Task details:
No pictures belong in the copy. Reproduce exactly the lines beginning at the line containing "einer alten Hexe verwünscht, daß er im" and continuing to the end of the entries below.

Input for this task:

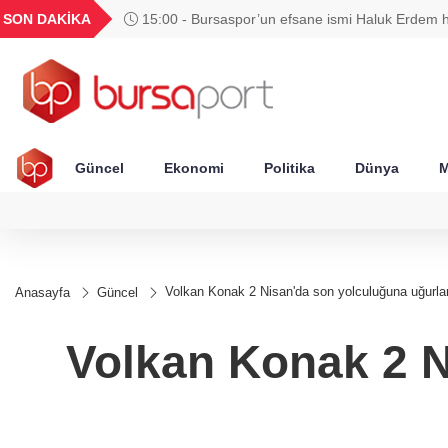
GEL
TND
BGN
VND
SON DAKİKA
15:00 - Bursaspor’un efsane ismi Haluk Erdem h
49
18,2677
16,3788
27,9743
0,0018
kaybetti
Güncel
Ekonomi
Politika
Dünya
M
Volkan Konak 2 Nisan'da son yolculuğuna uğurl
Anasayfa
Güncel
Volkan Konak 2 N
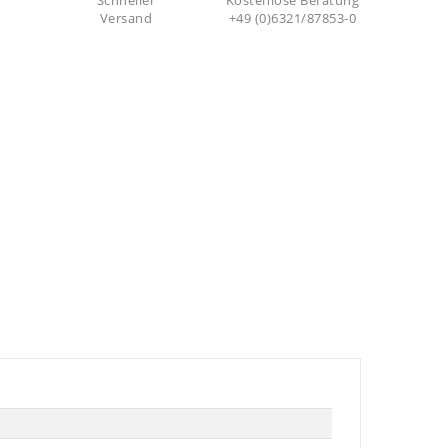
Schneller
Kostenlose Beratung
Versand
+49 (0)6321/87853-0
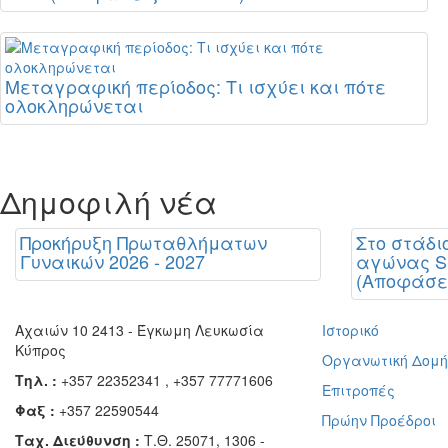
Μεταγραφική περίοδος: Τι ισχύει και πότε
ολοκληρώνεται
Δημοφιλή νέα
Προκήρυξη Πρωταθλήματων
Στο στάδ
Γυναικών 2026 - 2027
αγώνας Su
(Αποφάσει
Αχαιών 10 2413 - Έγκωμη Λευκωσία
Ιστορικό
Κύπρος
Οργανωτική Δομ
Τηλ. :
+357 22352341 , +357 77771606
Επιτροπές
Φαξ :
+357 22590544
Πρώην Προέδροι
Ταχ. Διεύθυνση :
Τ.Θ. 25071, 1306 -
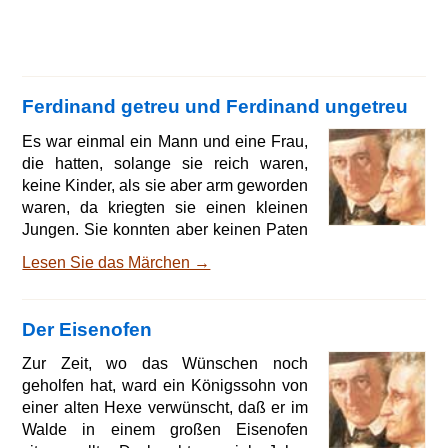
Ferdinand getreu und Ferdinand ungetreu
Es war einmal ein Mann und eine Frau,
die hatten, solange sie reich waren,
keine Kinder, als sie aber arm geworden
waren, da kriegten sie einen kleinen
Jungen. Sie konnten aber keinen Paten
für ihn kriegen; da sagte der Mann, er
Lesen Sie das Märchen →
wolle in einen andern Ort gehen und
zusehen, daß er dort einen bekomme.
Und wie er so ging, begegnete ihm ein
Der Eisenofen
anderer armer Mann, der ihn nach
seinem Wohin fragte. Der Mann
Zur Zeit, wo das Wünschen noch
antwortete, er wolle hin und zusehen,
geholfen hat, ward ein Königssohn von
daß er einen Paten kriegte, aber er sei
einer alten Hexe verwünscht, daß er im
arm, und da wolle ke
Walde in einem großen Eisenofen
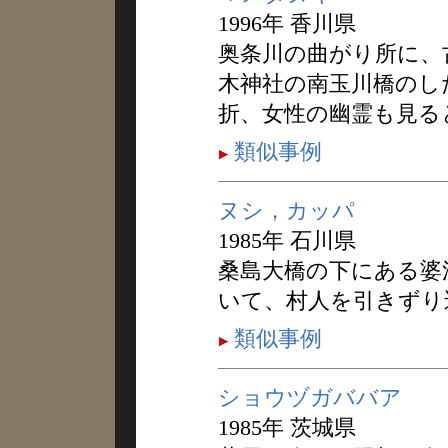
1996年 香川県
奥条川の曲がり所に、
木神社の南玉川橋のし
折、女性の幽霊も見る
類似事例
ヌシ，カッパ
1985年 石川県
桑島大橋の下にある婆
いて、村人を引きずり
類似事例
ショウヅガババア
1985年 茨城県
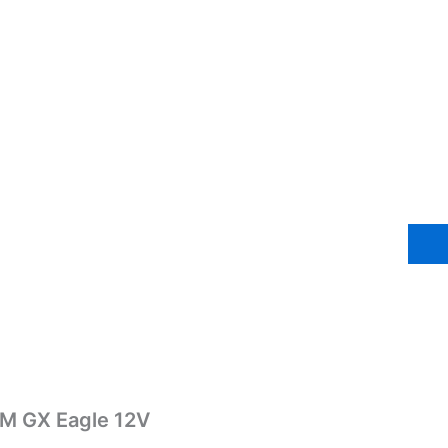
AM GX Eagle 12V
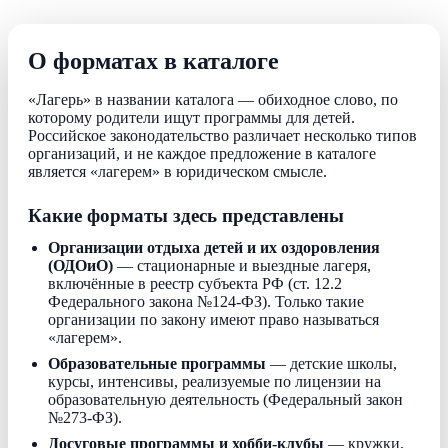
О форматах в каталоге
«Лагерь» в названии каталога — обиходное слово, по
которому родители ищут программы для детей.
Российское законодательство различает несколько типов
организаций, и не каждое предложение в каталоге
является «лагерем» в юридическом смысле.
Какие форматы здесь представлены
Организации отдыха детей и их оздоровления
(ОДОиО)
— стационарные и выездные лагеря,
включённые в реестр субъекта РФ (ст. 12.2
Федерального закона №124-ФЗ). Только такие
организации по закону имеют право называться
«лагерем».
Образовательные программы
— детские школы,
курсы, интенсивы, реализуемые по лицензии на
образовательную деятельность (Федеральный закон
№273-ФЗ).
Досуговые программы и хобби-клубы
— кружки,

Solution to this exercise:
einer alten Hexe verwünscht, daß er im
arm, und da wolle ke
Walde in einem großen Eisenofen
1996年 香川県
奥条川の曲がり所に、
木神社の南玉川橋のし
折、女性の幽霊も見る
類似事例
ヌシ，カッパ
1985年 石川県
桑島大橋の下にある婆
いて、村人を引きずり
類似事例
ショウヅガババア
1985年 茨城県
AM GX Eagle 12V
О форматах в каталоге
«Лагерь» в названии каталога — обиходное слово, по
которому родители ищут программы для детей.
Российское законодательство различает несколько типов
организаций, и не каждое предложение в каталоге
является «лагерем» в юридическом смысле.
Какие форматы здесь представлены
Организации отдыха детей и их оздоровления
(ОДОиО)
— стационарные и выездные лагеря,
включённые в реестр субъекта РФ (ст. 12.2
Федерального закона №124-ФЗ). Только такие
организации по закону имеют право называться
«лагерем».
Образовательные программы
— детские школы,
курсы, интенсивы, реализуемые по лицензии на
образовательную деятельность (Федеральный закон
№273-ФЗ).
Досуговые программы и хобби-клубы
— кружки,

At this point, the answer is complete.